Iatrogenic injuries following ureteroscopic procedures or gynecologic malignant cancer surgeries have become the most common causes of ureteral obstruction (1,2). Moreover, radiation therapy following radical surgery is one of common reason for refractory ureteral stricture to minimal invasive techniques including utereroscopic and percutaneous procedures (1-3). Among surgical treatments for long ureteral defect or refractory ureteral stricture especially in the upper ureter, ileal interposition for ureteral defect is useful for preserving renal function and escaping from external device including percutaneous nephrostomy tube (3,4). Several studies have shown the efficacy of ureteral replacement using ileum of unilateral or bilateral ureteral strictures. However, long term results are still needed to establish this procedure as a standard treatment for refractory ureteral stricture. Moreover, recurrent UTI and metabolic acidosis could be common complications of ileal interposition for ureteral stricture (1-3). Recently, we experienced a case of bilateral refractory ureteral stricture with renal insufficiency treated with bilateral ureteral replacement using ileum. The patient showed an excellent long-term clinical outcome. Here we report this case with detailed surgical procedures and images.
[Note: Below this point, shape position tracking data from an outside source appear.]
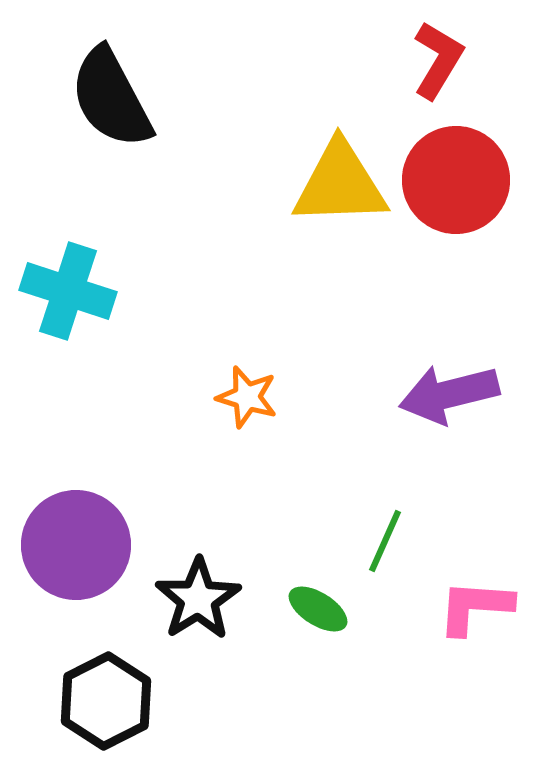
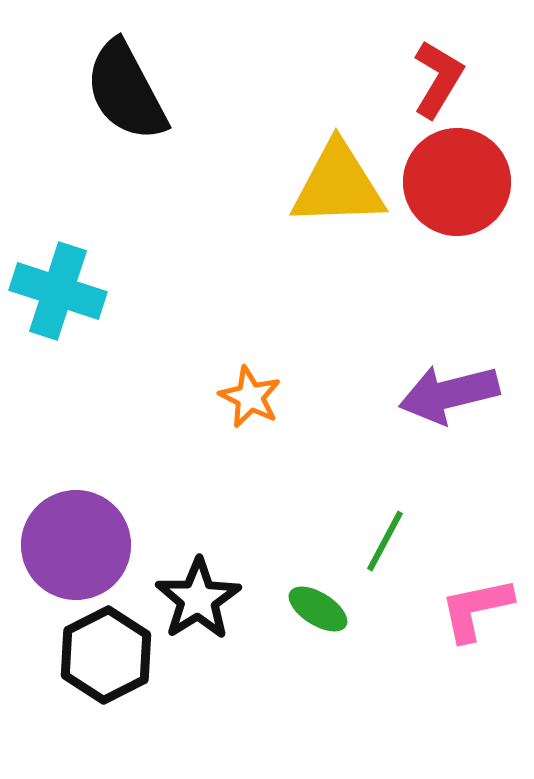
red L-shape: moved 19 px down
black semicircle: moved 15 px right, 7 px up
red circle: moved 1 px right, 2 px down
yellow triangle: moved 2 px left, 1 px down
cyan cross: moved 10 px left
orange star: moved 3 px right; rotated 10 degrees clockwise
green line: rotated 4 degrees clockwise
pink L-shape: moved 1 px right, 2 px down; rotated 16 degrees counterclockwise
black hexagon: moved 46 px up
We present the following case in accordance with the CARE reporting checklist (available at http://dx.doi.org/10.21037/tau.2020.03.32).
Patient information and clinical findings
A 41-year-old woman visited our urology department with bilateral refractory ureteral strictures with percutaneous nephrostomy (PCN) state. She has a history of radical hysterectomy with extended pelvic lymph node dissection due to advanced cervical cancer. She had adjuvant chemotherapy and radiation therapy 3 years before the visit. She had been treated with percutaneous ureteral dilation using ureteral ballooning which had failed due to none penetration of ureteral stent through those ureters. She had been indwelling bilateral PCN tubes for more than two years due to renal insufficiency (Figure 1).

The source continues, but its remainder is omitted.